IN THE yellow corner: power. In the blue and purple one: art. These were the stereotypes assigned to the protagonists in Catalonia as Chelsea turned to their strong men to negate Barcelona’s sky-lighting brilliance. John Terry, Frank Lampard and Didier Drogba would dispute this narrow designation, but there is honour in strength and physicality, so long as it stops short of violence.
Chelsea’s midfield might has scrambled many a mind down the years. Before last year’s Champions League final, Alex Ferguson acknowledged the bulldozing power of Lampard, Michael Ballack and Essien. At Wembley this spring, Arsene Wenger left out Andrey Arshavin and Samir Nasri in an FA Cup semi-final in favour of a more muscular starting XI. Few conquer Chelsea toe-to-toe.
To load up the testosterone here, Guus Hiddink omitted the firefly Salomon Kalou in favour of an extra central midfielder, John Mikel Obi, in the hope Barca’s “Three Amigos” would wilt in the heat of compression.
“Big clashes between big players” was Hiddink’s battle cry, and there are few bigger than Drogba, who, with the Dutchman’s arrival in place of Luiz Felipe Scolari, was like a limp puppet suddenly enlivened by 10,000 volts. The switch in his psyche is not hard to locate. You do what Jose Mourinho did: first, pick him automatically, tell him what a warrior he is, how doomed you and the team would be without his selfless ram-raiding.
With the star’s ego oiled, Hiddink will look to reap the dividend on nights like these. With Nicolas Anelka and Kalou on the bench, and Florent Malouda playing deeper to assist the makeshift left-back, Jose Bosingwa, Drogba was cast as the brave frontiersman, battling Barca’s central defenders alone. A quarter of an hour in, after five minutes of Barcelona pressure, he tried to flick on a Petr Cech goal-kick with his head and threw his arms about tetchily when he saw that no midfielder had joined him in support.
Chelsea’s tactic was the midfield swarm and the frantic defensive block, laced with counter-attacking. These are the nights when hiring an A-list, Champions League winning coach with a fine World Cup record bears fruit.
Unlike Scolari, who attempted wholesale reinvention, Hiddink revived virtues that were already there, and is not too much of a carpet-football purist to go route one. Had they seen any less of the ball in the first-half, though, Hiddink’s men might have joined us in the stands to spectate. So preoccupied were they with territorial screening they forgot to acquire and keep the ball, except in spurts. Mikel was profligate: a reflection, probably, of Hiddink’s recent loss of faith in him, and the elevation of Ballack to his starting role. It is a truism of elite sport that conviction cannot be switched on and off.
Mikel’s temporary boss had promised not to resort to roughhouse methods to thwart Barca’s gift for geometry, but under duress his players found themselves swinging a boot at the recently departed. Bosingwa, who had the advantage of being able to deploy his right-foot whenever Messi cut inside, was the first to cut down the world’s most exciting player. Alex was the first to be booked for chopping him down. Did you win the sweepstake? Then Ballack went into the book for upending Thierry Henry.

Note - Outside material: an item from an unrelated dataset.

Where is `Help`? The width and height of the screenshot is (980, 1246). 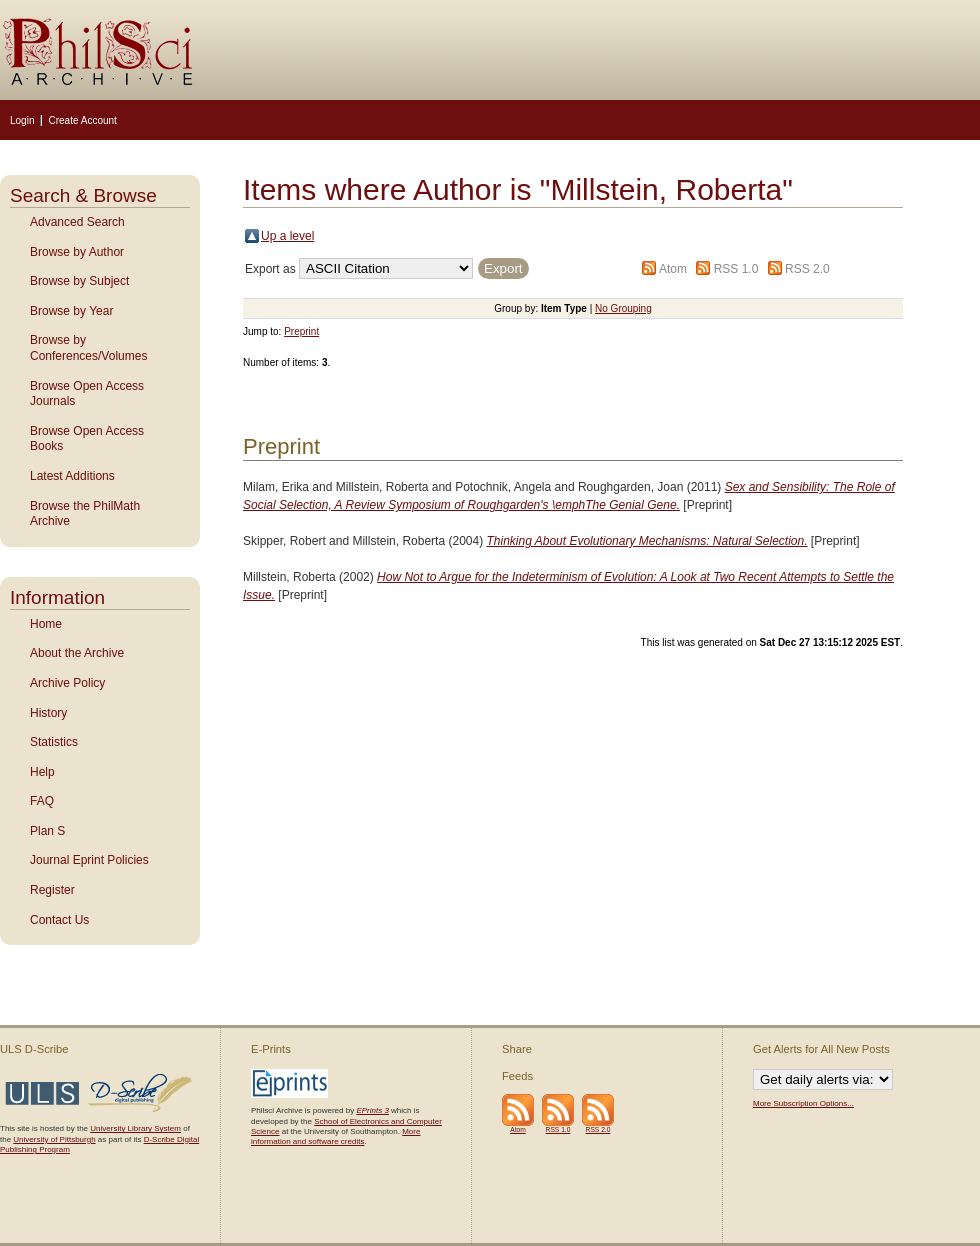 Help is located at coordinates (42, 772).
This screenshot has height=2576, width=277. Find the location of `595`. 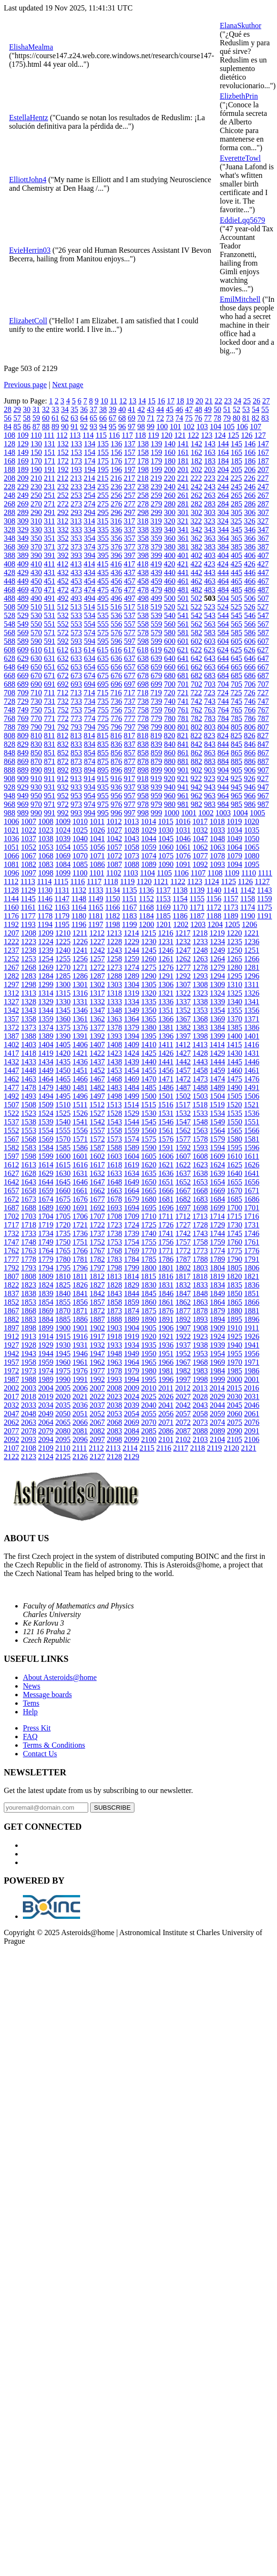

Seven minutes before the interval, Drogba exploited a defensive error by Gerard Pique but drove his shot at Victor Valdes. It was Chelsea’s first meaningful attack. Moments earlier Drogba had served up one of those comedy sketches that only he thinks he can get away with. When Daniel Alves hit the deck and stayed there, the great Ivorian thespian remonstrated with him on the ground, and tried to yank him back up, as if to feign discomfort were an offence against human nature.
Hiddink’s half-time message must have been that Chelsea were pushing their luck. Sooner or later one of the Barca chances would go in. More ambition, more precision was required. Soon Ballack headed just over from a Drogba free-kick. Containment is not a 90-minute art. Sooner or later you have to give the other mob a fright, to stop them regarding you as foil for their creativity.
Barcelona’s reputation preceded them. The blizzard of goals, the new Dream Team rhetoric, penetrated Chelsea’s thinking. It gave new life to the tenacity and stubbornness Jose Mourinho imbued. John Terry enjoyed this test of his manhood, until Eto’o eluded him 20 minutes into the second-half to create another chance. Chelsea were back to playing without the ball. Soon they were functioning without Lampard too, as Juliano Belletti came on to pile a few more sandbags.
Power intimidates, but not as much as artistry. No Premier League team could force Chelsea into this hedgehog shape. Here was a team created to entertain clashing with one set up to endure.